Data for the task below:

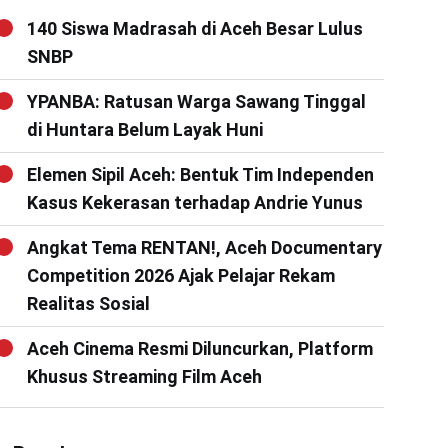
140 Siswa Madrasah di Aceh Besar Lulus
SNBP
YPANBA: Ratusan Warga Sawang Tinggal
di Huntara Belum Layak Huni
Elemen Sipil Aceh: Bentuk Tim Independen
Kasus Kekerasan terhadap Andrie Yunus
Angkat Tema RENTAN!, Aceh Documentary
Competition 2026 Ajak Pelajar Rekam
Realitas Sosial
Aceh Cinema Resmi Diluncurkan, Platform
Khusus Streaming Film Aceh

End of Data for the task.

Only the lines from the line with "di Huntara Belum Layak Huni" to the final line of the entries are to be returned, each exactly as written, both ends included.

di Huntara Belum Layak Huni
Elemen Sipil Aceh: Bentuk Tim Independen
Kasus Kekerasan terhadap Andrie Yunus
Angkat Tema RENTAN!, Aceh Documentary
Competition 2026 Ajak Pelajar Rekam
Realitas Sosial
Aceh Cinema Resmi Diluncurkan, Platform
Khusus Streaming Film Aceh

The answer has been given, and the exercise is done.